Suyun buharlaşması ve günümüzde kullanımı

Bir önceki başlıkta açıklandığı gibi; suyun buharlaşması, doğada bulunan bazı prensiplere göre gerçekleşen bir olaydır. Aslında işin moleküler boyutuna inilecek olursa, tıpkı canlıların adaptasyonu gibi suyun buharlaşması da değişen çevre koşullarına verilen bir tepkidir. Yüksek sıcaklıkta su moleküllerinin enerjisi arttığından, aralarındaki bağlar zayıflayacak şekilde hareket ederler ve bu süreç suyun buharlaşması boyunca devam eder. Yani; gaz halinde moleküller arası bağlar yüksek enerji sebebiyle en zayıf durumdayken; bu bağlar sıvı ve katı hallere doğru daha da kuvvetlenecektir.

İşte bu enerji artışı, hal değişimi, vs. Durumlar günlük hayatta olsun, endüstri mühendislik, vb. Dallarda olsun birçok yerde kullanılmaktadır. Günlük hayattan biraz bilim dışı bir örnek verilecek olursa; kesilmemiş bir karpuzun ıslatılarak bir süreliğine güneşe konması tamamen suyun buharlaşmasından faydalanarak karpuzun soğumasını sağlayan bir yöntemdir. Karpuzun yüzeyinde sıvı halde bulunan su, güneş sebebiyle buharlaşırken karpuzdan da ısı çeker ve böylece karpuzun sıcaklığının düşmesini sağlar. Bu durum; insanlığın yüzyıllar boyunca deneme-yanılma yöntemiyle keşfettiği onlarca olaydan sadece biridir.
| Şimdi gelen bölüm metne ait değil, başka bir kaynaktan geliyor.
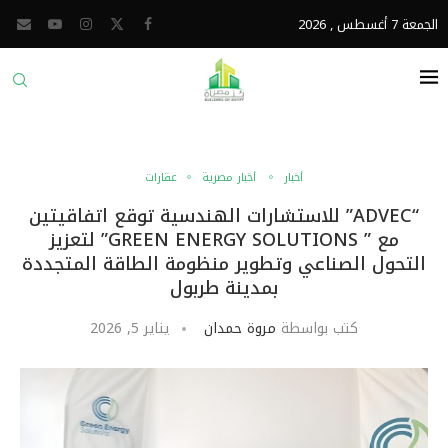
الجمعة 7 أغسطس , 2026
أخبار
أخبار مصرية
عقارات
“ADVEC” للاستشارات الهندسية توقع اتفاقيتين
مع ” GREEN ENERGY SOLUTIONS” لتعزيز
التحول الصناعي وتطوير منظومة الطاقة المتجددة
بمدينة طربول
كتب بواسطة
مروة حمدان
يناير 5, 2026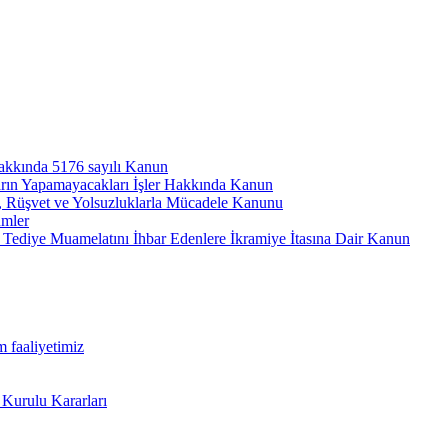
hakkında 5176 sayılı Kanun
arın Yapamayacakları İşler Hakkında Kanun
ı, Rüşvet ve Yolsuzluklarla Mücadele Kanunu
ümler
Tediye Muamelatını İhbar Edenlere İkramiye İtasına Dair Kanun
m faaliyetimiz
 Kurulu Kararları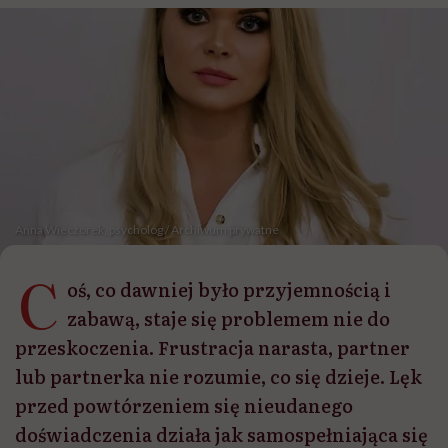
Anna Wieczorek, psycholog / Archiwum prywatne
C
oś, co dawniej było przyjemnością i
zabawą, staje się problemem nie do
przeskoczenia. Frustracja narasta, partner
lub partnerka nie rozumie, co się dzieje. Lęk
przed powtórzeniem się nieudanego
doświadczenia działa jak samospełniająca się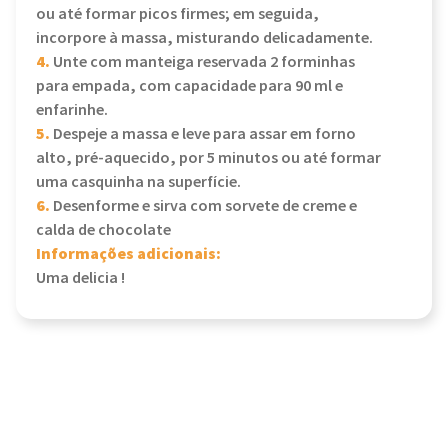
ou até formar picos firmes; em seguida,
incorpore à massa, misturando delicadamente.
4.
Unte com manteiga reservada 2 forminhas
para empada, com capacidade para 90 ml e
enfarinhe.
5.
Despeje a massa e leve para assar em forno
alto, pré-aquecido, por 5 minutos ou até formar
uma casquinha na superfície.
6.
Desenforme e sirva com sorvete de creme e
calda de chocolate
Informações adicionais:
Uma delicia !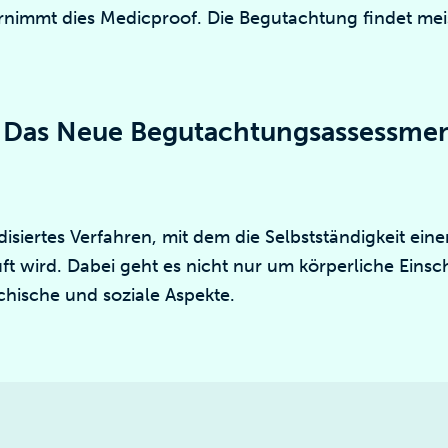
ernimmt dies Medicproof. Die Begutachtung findet meis
 Das Neue Begutachtungsassessmen
disiertes Verfahren, mit dem die Selbstständigkeit eine
t wird. Dabei geht es nicht nur um körperliche Eins
chische und soziale Aspekte.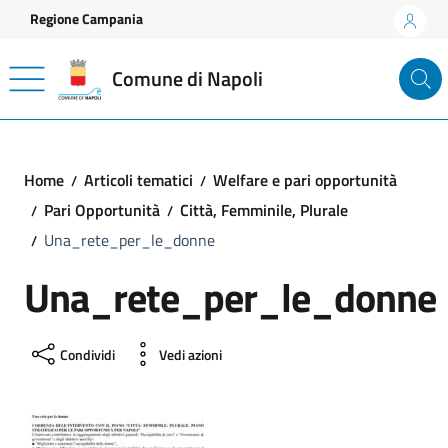
Vai ai contenuti
Vai al footer
Regione Campania
Comune di Napoli
Home
Articoli tematici
Welfare e pari opportunità
Pari Opportunità
Città, Femminile, Plurale
Una_rete_per_le_donne
Una_rete_per_le_donne
Condividi
Vedi azioni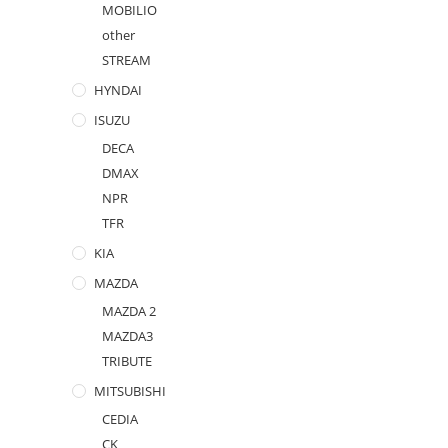
MOBILIO
other
STREAM
HYNDAI
ISUZU
DECA
DMAX
NPR
TFR
KIA
MAZDA
MAZDA 2
MAZDA3
TRIBUTE
MITSUBISHI
CEDIA
CK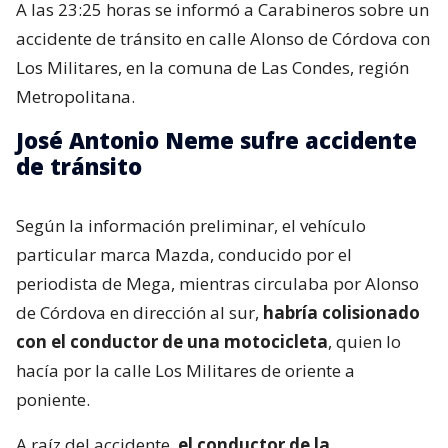
A las 23:25 horas se informó a Carabineros sobre un
accidente de tránsito en calle Alonso de Córdova con
Los Militares, en la comuna de Las Condes, región
Metropolitana.
José Antonio Neme sufre accidente
de tránsito
Según la información preliminar, el vehículo
particular marca Mazda, conducido por el
periodista de Mega, mientras circulaba por Alonso
de Córdova en dirección al sur,
habría colisionado
con el conductor de una motocicleta
, quien lo
hacía por la calle Los Militares de oriente a
poniente.
A raíz del accidente,
el conductor de la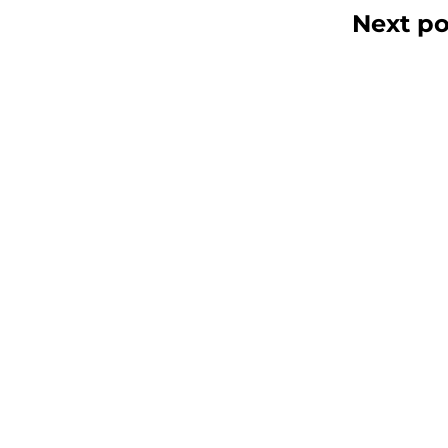
Next po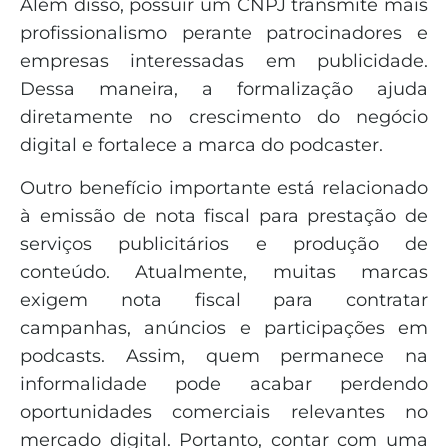
Além disso, possuir um CNPJ transmite mais
profissionalismo perante patrocinadores e
empresas interessadas em publicidade.
Dessa maneira, a formalização ajuda
diretamente no crescimento do negócio
digital e fortalece a marca do podcaster.
Outro benefício importante está relacionado
à emissão de nota fiscal para prestação de
serviços publicitários e produção de
conteúdo. Atualmente, muitas marcas
exigem nota fiscal para contratar
campanhas, anúncios e participações em
podcasts. Assim, quem permanece na
informalidade pode acabar perdendo
oportunidades comerciais relevantes no
mercado digital. Portanto, contar com uma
Daha modern alanlarda örnek verilecek olursa; türbin, kompresör, nozul, vs. Birçok mühendislik tasarımlarında suyun buharlaşmasından ve bu sırada meydana gelen enerji alışverişinden faydalanılır. Örneğin; bir buhar türbinine sokulan su buharı; burada ısı enerjisini kinetik enerjiye dönüştürür ve böylece türbinden suyun buharlaşması sayesinde kullanılabilecek bir enerji elde edilir. Aynı şekilde kompresörlerde de sıvı veya gaz haldeki su; çok yüksek basınçlara sıkıştırılır ve tasarımın amacına göre suyun buharlaşmasından faydalanılmış olur. Temel prensipleri böyle olan bu uygulamaları; özellikle mühendisler veya termodinamik konusunda bilgili olanlar çok daha detaylı olarak bilecektir. Suyun buharlaşmasının kullanılmasında asıl olay; ısı enerjisinin bir başka çeşit enerjiye dönüştürülmesidir.

Yukarıdaki yazıda genel hatlarıyla anlatıldığı gibi; doğanın en temel kanunlarının bir ürünü olan suyun buharlaşması; gerek ilkel gerek endüstriyel yöntemlerle birçok uygulamada insanlığın işin kolaylaştırmış ve ilerlemesine büyük katkılar sağlamıştır.